On Thu, Jan 31, 2013 at 9:34 AM, Michel Dänzer <mic...@daenzer.net> wrote:
> On Don, 2013-01-31 at 02:14 -0800, Jose Fonseca wrote:
>> ----- Original Message -----
>> > On Mit, 2013-01-30 at 08:35 -0800, Jose Fonseca wrote:
>> > >
>> > > ----- Original Message -----
>> > > > For another example (which I suspect is more relevant for this
>> > > > thread),
>> > > > wouldn't it be nice if the software rendering drivers could
>> > > > directly
>> > > > represent the window system renderbuffer format as a Gallium
>> > > > format
>> > > > in
>> > > > all cases?
>> > >
>> > > I'm missing your point, could you give an example of where that's
>> > > currently not possible?
>> >
>> > E.g. an XImage of depth 16, where the pixels are generally packed in
>> > big
>> > endian if the X server runs on a big endian machine.
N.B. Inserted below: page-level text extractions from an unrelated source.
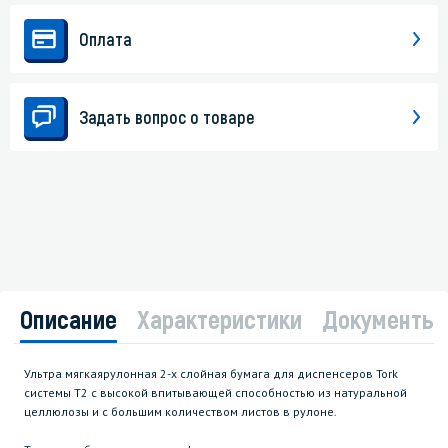
Оплата
Задать вопрос о товаре
Описание
Характеристики
Документы
Ультра мягкаярулонная 2-х слойная бумага для диспенсеров Tork
системы T2 с высокой впитывающей способностью из натуральной
целлюлозы и с большим количеством листов в рулоне.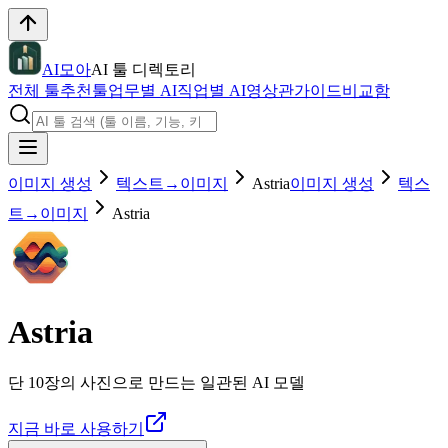
AI모아
AI 툴 디렉토리
전체 툴
추천툴
업무별 AI
직업별 AI
영상관
가이드
비교함
이미지 생성
텍스트→이미지
Astria
이미지 생성
텍스
트→이미지
Astria
Astria
단 10장의 사진으로 만드는 일관된 AI 모델
지금 바로 사용하기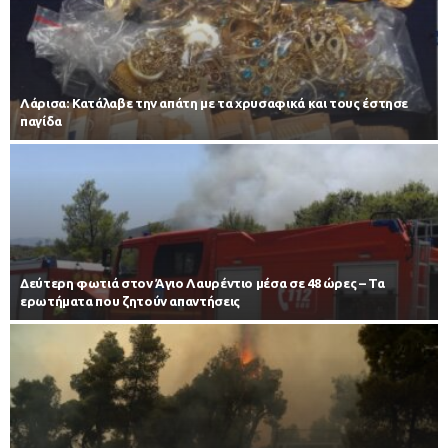
Λάρισα: Κατάλαβε την απάτη με τα χρυσαφικά και τους έστησε
παγίδα
Δεύτερη φωτιά στον Άγιο Λαυρέντιο μέσα σε 48 ώρες – Τα
ερωτήματα που ζητούν απαντήσεις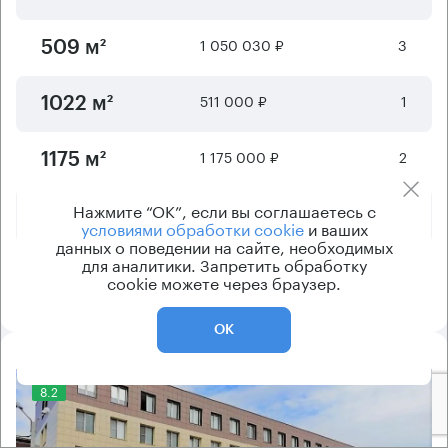
1 050 030 ₽
3
509 м²
511 000 ₽
1
1022 м²
1 175 000 ₽
2
1175 м²
Нажмите “ОК”, если вы соглашаетесь с
800 000 ₽
1
1600 м²
условиями обработки cookie
и ваших
данных о поведении на сайте, необходимых
для аналитики. Запретить обработку
1 200 000 ₽
1 - 2
2400 м²
cookie можете через браузер.
ОК
8.2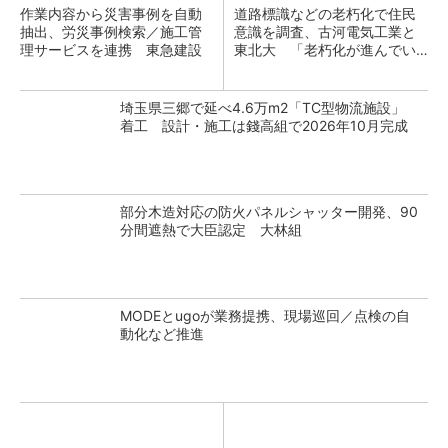
作業内容から災害事例を自動
道路標識などの老朽化で住民
抽出、労災事例検索／施工管
意識を調査、古河電気工業と
理サービスを連携 東急建設
東北大 「老朽化が進んでい
るのは沖縄や鹿児島」
埼玉県三郷で延べ4.6万m2「TC型物流施設」
着工 設計・施工は錢高組で2026年10月完成
部分木造対応の防火パネルシャッター開発、90
分間遮熱で大臣認定 大林組
MODEとugoが業務提携、現場巡回／点検の自
動化など推進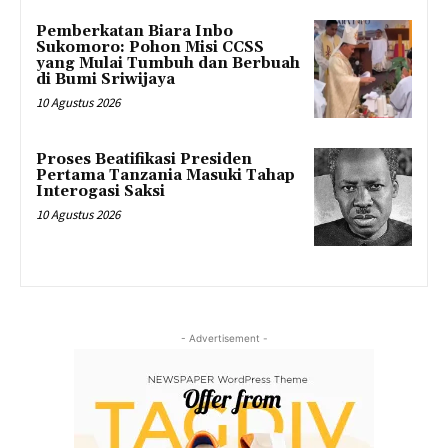
Pemberkatan Biara Inbo
Sukomoro: Pohon Misi CCSS
yang Mulai Tumbuh dan Berbuah
di Bumi Sriwijaya
10 Agustus 2026
Proses Beatifikasi Presiden
Pertama Tanzania Masuki Tahap
Interogasi Saksi
10 Agustus 2026
- Advertisement -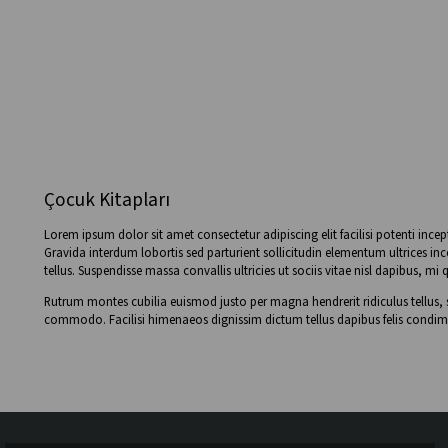
Çocuk Kitapları
Lorem ipsum dolor sit amet consectetur adipiscing elit facilisi potenti ince
Gravida interdum lobortis sed parturient sollicitudin elementum ultrices i
tellus. Suspendisse massa convallis ultricies ut sociis vitae nisl dapibus,
Rutrum montes cubilia euismod justo per magna hendrerit ridiculus tellus,
commodo. Facilisi himenaeos dignissim dictum tellus dapibus felis condime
It's impossible
>> > to
>> > represent that with PIPE_FORMAT_*5*6*5_UNORM packed in little endian.
>>
>> I see.
>>
>> Is this something that could be worked around?
>
> Basically anything can be worked around somehow, right? :)
>
> But in this example, it seems like it would require some kind of
> sideband information to specify that PIPE_FORMAT_*5*6*5_UNORM actually
> has the reversed byte order now, and some layer of the stack to use that
> and swap the bytes accordingly. So, extra copies and an extra
> information channel (and possibly a layering violation).
>
>
>> > > > I can't help feeling it would be better to treat endianness
>> > > > explicitly
>> > > > rather than implicitly in the format description, so drivers and
>> > > > state
>> > > > trackers could choose to use little/big/native/foreign endian
>> > > > formats
>> > > > as
>> > > > appropriate for the hardware and APIs they're dealing with.
>> > >
>> > > What you mean by explicitly vs implicitly? Do you mean r5g6b5_be,
>> > > r5g6b5_le, r32g32b32a32_unorm_le, r32g32b32a32_unorm_be, etc?
>> >
>> > Yeah, something like that, with the byte order only applying within
>> > each
>> > component for array formats.
>>
>> I don't oppose that. But it does seem a lot of work.
>
> I'm afraid so.
>
>> How would hardware drivers handle this? Specially those that have a
>> single LE/BE bit to choose?
>
> I guess drivers would advertise the formats they can and want to support
> given the hardware capabilities and target platforms. For drivers which
> only have to worry about little endian environments, basically nothing
> should change except for the format names and maybe other similar
> details.
>
>
>> (BTW, I do believe we should unify Mesa format handling and Gallium's
>> u_format module into a shared external helper library for formats
>> before we venture into that though as the effort of doing that would
>> pretty much double.
>
> That might be a good idea. The Mesa format code seems to have grown some
> warts of its own anyway.
>
>
>> I think it is also worth considering the other extreme: all formats
>> are expected to be LE on LE platforms, BE on BE platforms.
>
> Right. I think that might be preferable over LE always, if we decide not
> to support both LE/BE explicitly.
>
>> Is this feasible, or are there APIs that need (i.e, require) to handle
>> both LE/BE formats?
>
> Not sure, but my impression has been that APIs tend to prefer the CPU
> native byte order. Anything else makes little sense from an application
> POV. Still, I wouldn't be surprised if there were exceptions, e.g. with
> image/video APIs related to fixed file formats.
>
>> (Or hardware only capable of LE formats?)
>
> Unfortunately, our Southern Islands GPUs no longer have facilities for
> byte-swapping vertex / texture data on the fly.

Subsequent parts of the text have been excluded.